With changes in big data and the continuing trend towards separation of storage & compute, Amazon Simple Storage Service (S3) is gaining prominence. S3 is an object storage service and is used by customers of all sizes and industries to store and protect any amount of data for a range of use cases, such as websites, static websites (using Angular or React JS), Android & iOS mobile applications, backup and restore, data archive, enterprise applications, IoT devices, data lakes and big data analytics. S3 is also used with ELT (extract, load, transform) approach which is changing the old ETL paradigm.
S3 itself does not have a query engine of its own. But there are multiple methods for accessing data & executing SQL queries on S3 data with BI applications using ODBC, some of which we will cover below.
- Presto query engine leads when it comes to BI type queries. Presto with the Hive metastore is widely used to access S3 data natively. Presto is interactive and can query faster than Hive if the query has multiple stages. Using the Simba Presto ODBC driver users can analyze data in S3 files without extraction, using their preferred BI application.
- If you are already using Hive, you could use it to connect & query S3 data. Hive uses MapReduce and can be used if throughput and support for large queries is a key requirement. The high-level steps to connect Hive to S3 are similar to the steps for connecting Presto using a Hive metastore. Further using the Hive ODBC driver BI apps can connect to & query data in S3 files.

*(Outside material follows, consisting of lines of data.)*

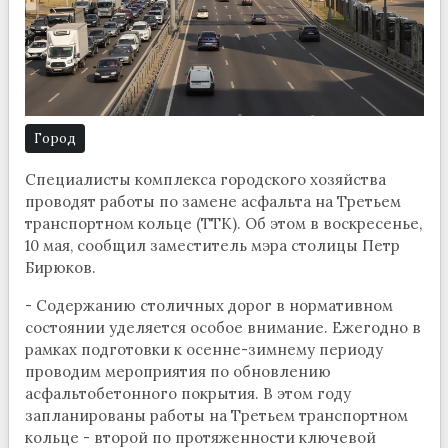
Город
Специалисты комплекса городского хозяйства
проводят работы по замене асфальта на Третьем
транспортном кольце (ТТК). Об этом в воскресенье,
10 мая, сообщил заместитель мэра столицы Петр
Бирюков.
- Содержанию столичных дорог в нормативном
состоянии уделяется особое внимание. Ежегодно в
рамках подготовки к осенне-зимнему периоду
проводим мероприятия по обновлению
асфальтобетонного покрытия. В этом году
запланированы работы на Третьем транспортном
кольце - второй по протяженности ключевой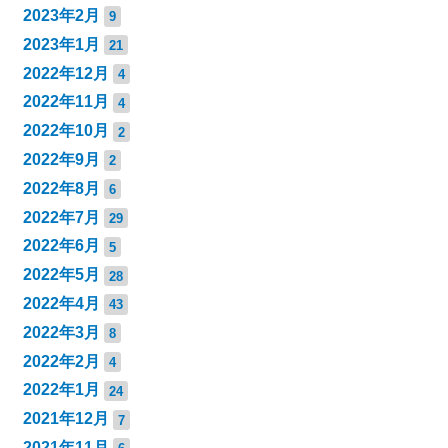
2023年2月
9
2023年1月
21
2022年12月
4
2022年11月
4
2022年10月
2
2022年9月
2
2022年8月
6
2022年7月
29
2022年6月
5
2022年5月
28
2022年4月
43
2022年3月
8
2022年2月
4
2022年1月
24
2021年12月
7
2021年11月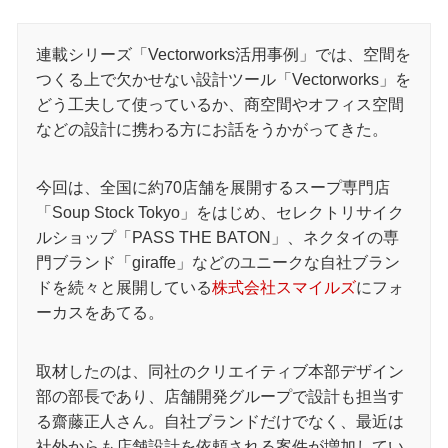
連載シリーズ「Vectorworks活用事例」では、空間を
つくる上で欠かせない設計ツール「Vectorworks」を
どう工夫して使っているか、商空間やオフィス空間
などの設計に携わる方にお話をうかがってきた。
今回は、全国に約70店舗を展開するスープ専門店
「Soup Stock Tokyo」をはじめ、セレクトリサイク
ルショップ「PASS THE BATON」、ネクタイの専
門ブランド「giraffe」などのユニークな自社ブラン
ドを続々と展開している
株式会社スマイルズ
にフォ
ーカスをあてる。
取材したのは、同社のクリエイティブ本部デザイン
部の部長であり、店舗開発グループで設計も担当す
る齋藤正人さん。自社ブランドだけでなく、最近は
社外からも店舗設計を依頼される案件が増加してい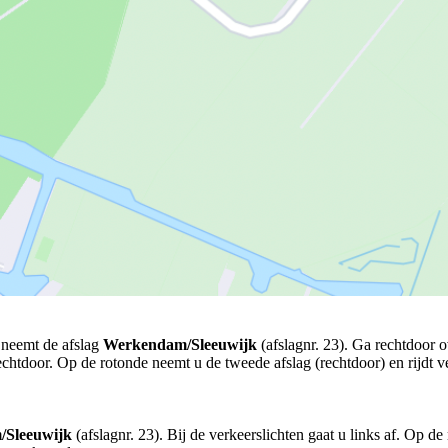
 neemt de afslag
Werkendam/Sleeuwijk
(afslagnr. 23). Ga rechtdoor o
rechtdoor. Op de rotonde neemt u de tweede afslag (rechtdoor) en rijdt 
Sleeuwijk
(afslagnr. 23). Bij de verkeerslichten gaat u links af. Op d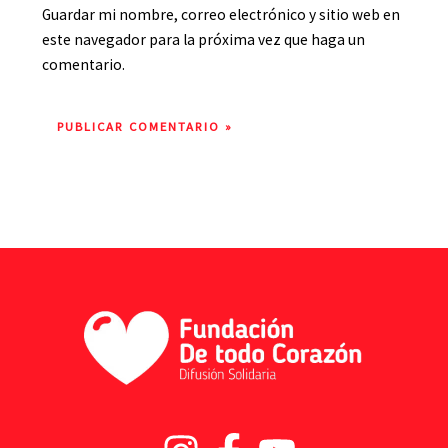
Guardar mi nombre, correo electrónico y sitio web en
este navegador para la próxima vez que haga un
comentario.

- With AWS Redshift; you can store data in Redshift & also use Redshift spectrum to query data in S3. With this approach, typically live data is stored in Redshift and less frequently used data in S3. Redshift Spectrum allows you to run queries on external tables which can read from S3. Which means you can run standard SQL queries on data stored in format like CSV, TSV, Parquet in S3. Redshift external tables however do not support delete, updates only select, join, sort queries are supported. Using the Redshift ODBC driver you can then connect to a BI application.
- Athena which is an interactive query service could be used to query & analyze data in Amazon S3 using standard SQL. Athena itself uses both Presto for queries & Hive for create, alter tables. Athena charges by the amount of data scanned for each query. Scanned data can be reduced by partitioning, converting to columnar formats like Parquet. The Athena ODBC driver allows data connectivity to your BI application.
- If you would rather browse & extract files in S3 buckets; the S3 ODBC driver does provide multiple stored procedures including procedures for uploading, downloading files along with SQL access to buckets.
Presto on S3
We will cover the high-level steps & basic configuration needed to connect & query data in S3 files using AWS EMR Presto. If you are using on-prem Presto, the steps should be similar.
- Initiate a Presto cluster in AWS EMR with Hive Metastore.
- In the EC2 instance which runs the Hive Metastore process, you would need to manually start HiveServer2 instance. Sample command:
sudo nohup hive –service hiveserver2 &
- After hiveserver2 is started, verify by using beeline. hivesever2 uses 10000 port as the default.
beeline -u jdbc:hive2://localhost:10000 -n hive
- Now that hiveserver2 is started, next step is to add S3 credentials to corresponding hive & Hadoop config files.
Here we edit: /etc/hive/conf/hive-site.xml & /etc/hadoop/conf/hdfs-site.xml
<property> <name>fs.s3a.access.key</name> <value>AccessKey</value> <description>AWS access key ID. Omit for Role-based authentication. </description> </property> <property> <name>fs.s3a.secret.key</name> <value>secret key</value> <description>AWS secret key. Omit for Role-based authentication. </description> </property>
Alternatively AWS IAM Roles can be used and configured to grant the required access. You could add more configuration params to fine tune the connection.
- You may need to restart HDFS Namenode & HiveServer2 for the updated configuration to be effective:
sudo restart hadoop-hdfs-namenode
sudo nohup hive --service hiveserver2 &
- Verify if S3 files can be accessed using HDFS commands like ‘ls’
hdfs dfs -ls s3://testpresto123/test/
- Now that Hive is connected to S3. You need to create external tables. Using beeline create table/s corresponding to the S3 files. Here we create one table for CSV file in S3 which has Car data in City,County,Make format.
CREATE EXTERNAL TABLE cars(City STRING, County STRING, Make STRING) ROW FORMAT DELIMITED FIELDS TERMINATED BY ',' LOCATION 's3://testpresto123/test/';
- Verify if S3 data is accessible & can be queried using SQL: select * from cars;
Now that Presto can query S3 file content, you are all set to visualize data in your preferred BI application using the Presto ODBC driver.